Begegnung mit Bill Murray
Der Hollywood-Star trat mit Cellist Jan Vogler bei den Ruhrfestspielen auf.
RECKLINGHAUSEN Vermutlich werden an diesem schwül-warmen Frühlingsabend zahlreiche Menschen vor allem deshalb ins Ruhrfestspielhaus in Recklinghausen gepilgert sein, um Bill Murray einmal leibhaftig sein typisches Bill-Murray-Gesicht machen zu sehen. Dieses Gesicht hat Filmgeschichte geschrieben. Es drückt aus, was viele fühlen: Was mache ich eigentlich hier? Was willst du von mir, Leben?
Dass Bill Murray gerade mit dem deutschen Cellisten Jan Vogler um die Welt reist, ist eine überraschende Fügung. Ein Hollywood-Star, der von selbst die Nähe zu Musik und Literatur sucht, das passt perfekt ins Programm der Ruhrfestspiele. Die beiden haben sich auf einem langen transatlantischen Flug kennen gelernt. Der Schauspieler wunderte sich, warum das Stradivari-Cello einen eigenen Flugzeug-Sitz bekam. So kam man ins Plaudern über die schönen Künste, so entstanden das Album und die Tour „New Worlds“mit einem simplen, aber wirkungsvollen Konzept: Amerikanische Literatur küsst europäische Klassik – und Bill Murray singt.
Der 67-jährige Schauspieler hat schon einmal gesungen: In einer Karaoke-Bar in Sofia Coppolas filmischem Meisterwerk „Lost in Translation“, das 2003 einen regelrechten Bill-Murray-Hype ausgelöst hat. Wenn er dort „More Than This“von Roxy Music anstimmt, dann liegt in seiner brüchigen Stimme fast so viel Melancholie und Verlorenheit wie in seinem Blick. Aber auch eine Selbstvergessenheit und vergessen geglaubte Freude über das unverstandene Dasein – denn er hat ja seine Seelenpartnerin gefunden: Scarlett Johansson.
Auf der Ruhrfestspielbühne ist all das auch da: Die Verlorenheit und Melancholie, wenn er mit gleißendem Licht von hinten auf die Bühne tritt und ein Gesicht macht, als ob er sich frage: „Wer wird mich hier verstehen – in Recklinghausen?“Und die Freude über die schöne Kunst, über seinen Seelenfreund Jan Vogler, über zwei äußerst talentierte und reizende Musikerinnen im Bühnenzentrum: Vanessa Perez am Klavier, Mira Wang an der Violine. Die vier mischen James Fenimore Cooper mit Schubert, Ernest Hemingway mit Bach, Ravel und Piazzolla. Murray blüht immer mehr auf in seiner Vortragskunst, bei einem Auszug aus Mark Twains „Huckleberry Finn“trägt er so üppige Stimm- und Dialekt-Farben auf, dass es eine Wonne ist.
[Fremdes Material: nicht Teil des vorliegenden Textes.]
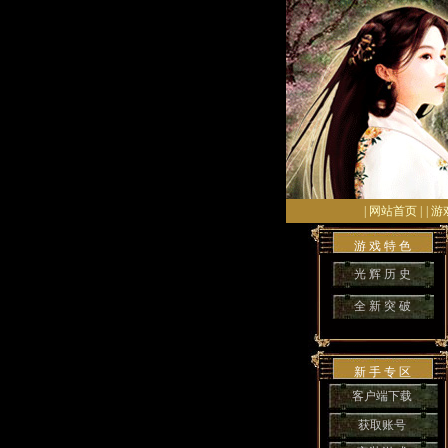
| 网站首页 |
| 游
游 戏 特 色
光 辉 历 史
全 新 突 破
新 手 专 区
客户端下载
获取账号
Mit jeder Minute entwickelt sich der Abend zu einer echten Begegnung, zu einem Fest. Zum Glück des Publikums fängt Murray irgendwann an zu spielen und gibt die Rolle, die er am besten kann: den traurigen Clown. Er wagt einen vorsichtigen Tango in zwei Akten mit Mira Wang, die ihn aus der Lethargie zu reißen scheint. Er gibt mit Gershwins „It Ain’t Necessarily So“, Bernsteins „Somewhere“und Tom Waits’ „The Piano Has Been Drinking“erst den komischen, dann den sehnsuchtsvollen, dann den angetrunkenen Entertainer. Und wenn er am Ende völlig entfesselt Rosen in die entlegensten Ecken des Zuschauerraums schleudert, dann könnte man meinen, er schaue sich schon nach einem Alterssitz im Ruhrgebiet um.